Date: November/December, 2016
Publication: ReNew Canada, Pg 31-32

Breaking down the barriers to brownfield redevelopment in Canada.

RRA 007c (resized)
The current focus on intensification in our major cities, and construction around public transit systems, has revitalized the interest in previously developed properties, often brownfields. The term brownfields was coined in the early 1990s and refers to previously developed properties that are vacant, derelict, and under-used but have potential for redevelopment. The brownfield property lies idle and contaminated from former industrial or commercial uses that have since closed. Throughout history, industrial and commercial developments were located within city cores and along waterways. In many cases, these properties are highly valuable for redevelopment, most often to residential or mixed commercial and/or residential uses. Redevelopment of these properties encourages intensification and utilizes existing infrastructure.


Restrictions on urban sprawl and development of greenfields (previously undeveloped) are having an impact on how we build our cities and locate our growing populations. This has created intensification pressures and demand for the space that brownfields occupy.

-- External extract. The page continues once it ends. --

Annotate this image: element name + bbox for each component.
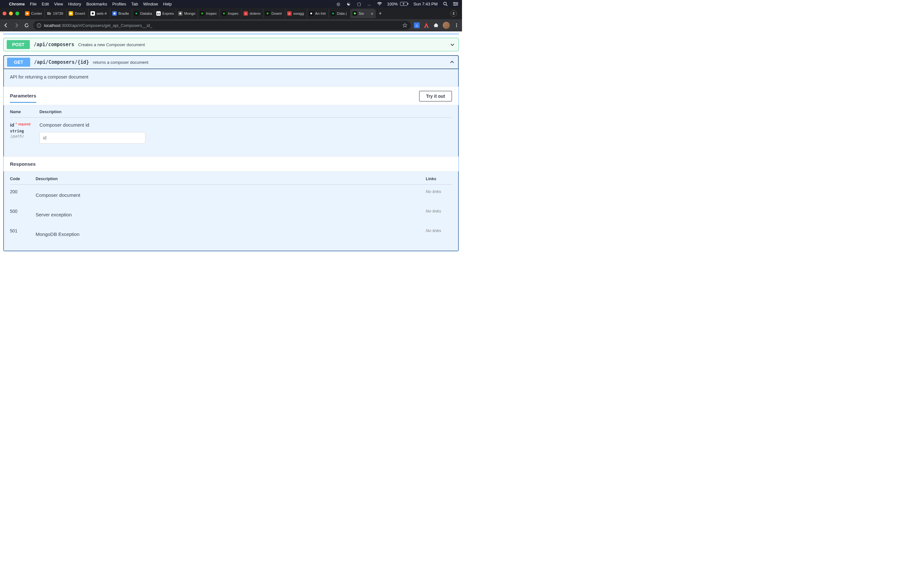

When the demand for the property is there, and a higher and better use is known and desired, the cost of the remediation of contamination prior to redevelopment can be overcome. However, without the demand, the brownfield site often sits idle for decades, creating lasting stigma and potential liabilities for the owners, the community, and area residents. Most large cities in Canada have the built-in demand for space with relatively high and rising property values, and thus, redevelopment opportunities can be realized. Even with the built-in demand, a number of barriers for redevelopment can exist.

The built-in demand in larger cities includes higher property values and higher redevelopment potential, making many of these properties low-hanging fruit for developers willing to accept greater liabilities and remediation requirements. However, there are many sites in smaller communities where the same liabilities and remediation costs cannot be sustained by the property values and low demand for redevelopment.

How do we enable the smaller communities to take on the challenge, accept partial liabilities, find the funding, and engage a developer when the property location is not desirable or the return on investment (ROI) will not attract interest? Perhaps a federal program and involvement for these situations would provide some relief from the municipal burden.